As principais formas suplementares de vitamina D oral são o colecalciferol (vitamina D3) e o ergocalciferol (vitamina D2). O primeiro é a forma mais utilizada de suplemento de vitamina D. O calcidiol (calcifediol, 25(OH)D), o metabólito inativo da vitamina D produzido no fígado, e outros análogos da vitamina D, como o calcitriol (1,25(OH)2D, a forma fisicamente ativa da vitamina D) e o alfacalcidol (1-hidroxivitamina D), são utilizados como medicamentos sob prescrição em algumas condições.

Tabela 1: Características das diferentes formas/metabólitos de vitamina D e quando utilizá-los. Adaptada de Giustina e colaboradores (2024).

Segurança da vitamina D

A suplementação de vitamina D geralmente é um tratamento seguro com eventos adversos mínimos e não há necessidade de monitoramento rigoroso. No entanto, existem efeitos colaterais que podem resultar em toxicidade por vitamina D (VDT). Essa é uma condição clínica rara caracterizada pelo excesso de vitamina D (hipervitaminose D), resultando em hipercalcemia grave que pode persistir por um período prolongado, levando a sérias consequências para a saúde.

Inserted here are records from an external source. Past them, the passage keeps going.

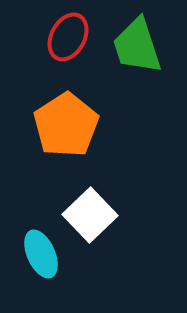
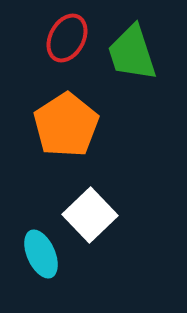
red ellipse: moved 1 px left, 1 px down
green trapezoid: moved 5 px left, 7 px down
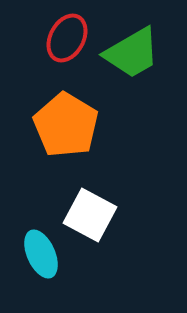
green trapezoid: rotated 102 degrees counterclockwise
orange pentagon: rotated 8 degrees counterclockwise
white square: rotated 18 degrees counterclockwise
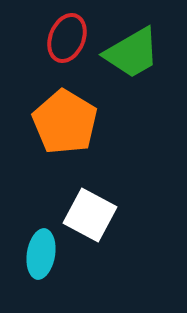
red ellipse: rotated 6 degrees counterclockwise
orange pentagon: moved 1 px left, 3 px up
cyan ellipse: rotated 33 degrees clockwise
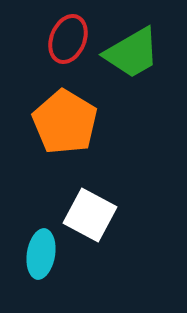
red ellipse: moved 1 px right, 1 px down
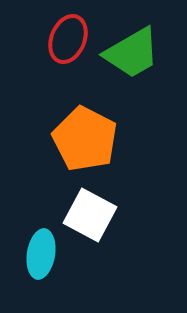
orange pentagon: moved 20 px right, 17 px down; rotated 4 degrees counterclockwise
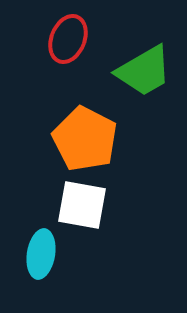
green trapezoid: moved 12 px right, 18 px down
white square: moved 8 px left, 10 px up; rotated 18 degrees counterclockwise
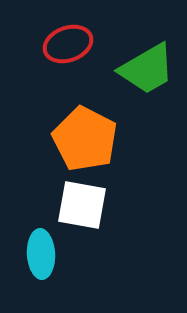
red ellipse: moved 5 px down; rotated 48 degrees clockwise
green trapezoid: moved 3 px right, 2 px up
cyan ellipse: rotated 12 degrees counterclockwise
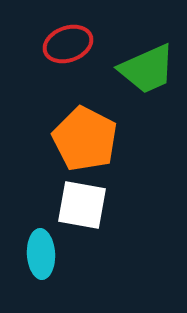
green trapezoid: rotated 6 degrees clockwise
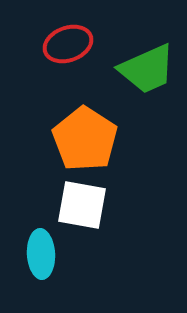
orange pentagon: rotated 6 degrees clockwise
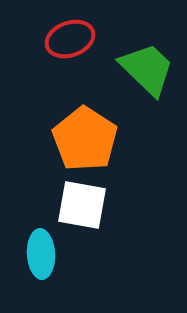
red ellipse: moved 2 px right, 5 px up
green trapezoid: rotated 112 degrees counterclockwise
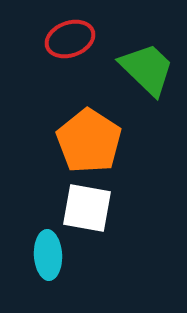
orange pentagon: moved 4 px right, 2 px down
white square: moved 5 px right, 3 px down
cyan ellipse: moved 7 px right, 1 px down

Monitorar os tratamentos é importante para avaliar sua eficácia e segurança. No entanto, o monitoramento de rotina geralmente não é necessário para pacientes em doses de manutenção de vitamina D a longo prazo de até pelo menos 2.000 UI/dia. É importante refazer o exame após 8 a 12 semanas quando há suspeita de baixa adesão, em caso de sintomas sugestivos de deficiência de vitamina D e para pacientes com risco de níveis persistentemente abaixo de 30 ng/mL (75 nmol/L) de 25(OH)D. Isso inclui indivíduos institucionalizados ou hospitalizados, pessoas em quem a terapia com vitamina D revela hiperparatireoidismo primário subclínico, obesos, que realizaram cirurgia bariátrica, que usam certos medicamentos concomitantes (por exemplo, medicamentos anticonvulsivantes, glucocorticoides) e pacientes com má absorção, incluindo doença inflamatória intestinal. Para aqueles em uso de agentes antirresortivos potentes (medicamentos que retardam ou interrompem a reabsorção óssea - por exemplo, denosumabe ou ácido zoledrônico), os níveis de vitamina D devem ser verificados anualmente.